--- Material supplied Enclosed Below ---

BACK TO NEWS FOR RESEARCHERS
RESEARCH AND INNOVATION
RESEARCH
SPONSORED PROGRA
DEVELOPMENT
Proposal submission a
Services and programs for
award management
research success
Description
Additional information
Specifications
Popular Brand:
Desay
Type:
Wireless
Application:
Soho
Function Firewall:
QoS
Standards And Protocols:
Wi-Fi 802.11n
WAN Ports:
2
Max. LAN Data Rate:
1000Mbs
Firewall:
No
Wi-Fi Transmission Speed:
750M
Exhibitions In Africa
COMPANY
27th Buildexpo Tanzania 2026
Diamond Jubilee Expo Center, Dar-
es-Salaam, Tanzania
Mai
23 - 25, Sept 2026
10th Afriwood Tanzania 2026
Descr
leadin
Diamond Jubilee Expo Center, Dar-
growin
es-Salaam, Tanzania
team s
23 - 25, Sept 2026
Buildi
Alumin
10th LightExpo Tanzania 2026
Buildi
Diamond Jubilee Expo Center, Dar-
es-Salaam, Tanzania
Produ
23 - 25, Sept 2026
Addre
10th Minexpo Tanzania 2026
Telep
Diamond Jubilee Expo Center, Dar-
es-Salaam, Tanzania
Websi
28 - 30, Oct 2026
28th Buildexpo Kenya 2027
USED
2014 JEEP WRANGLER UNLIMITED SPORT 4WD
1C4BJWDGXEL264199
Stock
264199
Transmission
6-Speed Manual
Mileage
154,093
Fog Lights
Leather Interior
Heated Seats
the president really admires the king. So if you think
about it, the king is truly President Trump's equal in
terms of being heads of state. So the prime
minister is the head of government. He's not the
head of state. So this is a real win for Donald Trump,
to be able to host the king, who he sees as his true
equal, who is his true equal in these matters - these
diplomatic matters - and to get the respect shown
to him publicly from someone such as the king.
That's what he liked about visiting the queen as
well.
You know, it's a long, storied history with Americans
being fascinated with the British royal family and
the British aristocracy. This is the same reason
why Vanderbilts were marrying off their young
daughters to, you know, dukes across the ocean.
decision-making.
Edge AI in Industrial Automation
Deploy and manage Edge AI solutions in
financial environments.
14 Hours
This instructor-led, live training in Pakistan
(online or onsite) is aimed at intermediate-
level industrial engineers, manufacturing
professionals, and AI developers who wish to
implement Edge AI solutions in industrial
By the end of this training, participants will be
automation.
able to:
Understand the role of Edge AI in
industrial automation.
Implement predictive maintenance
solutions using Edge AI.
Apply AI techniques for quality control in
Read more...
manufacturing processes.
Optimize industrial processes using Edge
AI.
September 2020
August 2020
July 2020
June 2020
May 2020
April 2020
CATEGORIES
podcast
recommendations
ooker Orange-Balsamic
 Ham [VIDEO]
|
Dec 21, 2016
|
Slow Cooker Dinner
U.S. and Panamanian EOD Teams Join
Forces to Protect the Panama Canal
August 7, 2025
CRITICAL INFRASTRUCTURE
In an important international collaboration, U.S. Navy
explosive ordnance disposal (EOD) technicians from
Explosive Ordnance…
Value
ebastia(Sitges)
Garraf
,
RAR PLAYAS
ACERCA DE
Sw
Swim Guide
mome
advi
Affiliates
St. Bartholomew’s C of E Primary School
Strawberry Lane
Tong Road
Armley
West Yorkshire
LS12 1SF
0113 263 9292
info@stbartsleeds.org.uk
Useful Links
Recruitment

--- End of Enclosed Material supplied ---

What the task requires —
Everything in the listing needs to appear again exactly.

Exercise answer —
BACK TO NEWS FOR RESEARCHERS
RESEARCH AND INNOVATION
RESEARCH
SPONSORED PROGRA
DEVELOPMENT
Proposal submission a
Services and programs for
award management
research success
Description
Additional information
Specifications
Popular Brand:
Desay
Type:
Wireless
Application:
Soho
Function Firewall:
QoS
Standards And Protocols:
Wi-Fi 802.11n
WAN Ports:
2
Max. LAN Data Rate:
1000Mbs
Firewall:
No
Wi-Fi Transmission Speed:
750M
Exhibitions In Africa
COMPANY
27th Buildexpo Tanzania 2026
Diamond Jubilee Expo Center, Dar-
es-Salaam, Tanzania
Mai
23 - 25, Sept 2026
10th Afriwood Tanzania 2026
Descr
leadin
Diamond Jubilee Expo Center, Dar-
growin
es-Salaam, Tanzania
team s
23 - 25, Sept 2026
Buildi
Alumin
10th LightExpo Tanzania 2026
Buildi
Diamond Jubilee Expo Center, Dar-
es-Salaam, Tanzania
Produ
23 - 25, Sept 2026
Addre
10th Minexpo Tanzania 2026
Telep
Diamond Jubilee Expo Center, Dar-
es-Salaam, Tanzania
Websi
28 - 30, Oct 2026
28th Buildexpo Kenya 2027
USED
2014 JEEP WRANGLER UNLIMITED SPORT 4WD
1C4BJWDGXEL264199
Stock
264199
Transmission
6-Speed Manual
Mileage
154,093
Fog Lights
Leather Interior
Heated Seats
the president really admires the king. So if you think
about it, the king is truly President Trump's equal in
terms of being heads of state. So the prime
minister is the head of government. He's not the
head of state. So this is a real win for Donald Trump,
to be able to host the king, who he sees as his true
equal, who is his true equal in these matters - these
diplomatic matters - and to get the respect shown
to him publicly from someone such as the king.
That's what he liked about visiting the queen as
well.
You know, it's a long, storied history with Americans
being fascinated with the British royal family and
the British aristocracy. This is the same reason
why Vanderbilts were marrying off their young
daughters to, you know, dukes across the ocean.
decision-making.
Edge AI in Industrial Automation
Deploy and manage Edge AI solutions in
financial environments.
14 Hours
This instructor-led, live training in Pakistan
(online or onsite) is aimed at intermediate-
level industrial engineers, manufacturing
professionals, and AI developers who wish to
implement Edge AI solutions in industrial
By the end of this training, participants will be
automation.
able to:
Understand the role of Edge AI in
industrial automation.
Implement predictive maintenance
solutions using Edge AI.
Apply AI techniques for quality control in
Read more...
manufacturing processes.
Optimize industrial processes using Edge
AI.
September 2020
August 2020
July 2020
June 2020
May 2020
April 2020
CATEGORIES
podcast
recommendations
ooker Orange-Balsamic
 Ham [VIDEO]
|
Dec 21, 2016
|
Slow Cooker Dinner
U.S. and Panamanian EOD Teams Join
Forces to Protect the Panama Canal
August 7, 2025
CRITICAL INFRASTRUCTURE
In an important international collaboration, U.S. Navy
explosive ordnance disposal (EOD) technicians from
Explosive Ordnance…
Value
ebastia(Sitges)
Garraf
,
RAR PLAYAS
ACERCA DE
Sw
Swim Guide
mome
advi
Affiliates
St. Bartholomew’s C of E Primary School
Strawberry Lane
Tong Road
Armley
West Yorkshire
LS12 1SF
0113 263 9292
info@stbartsleeds.org.uk
Useful Links
Recruitment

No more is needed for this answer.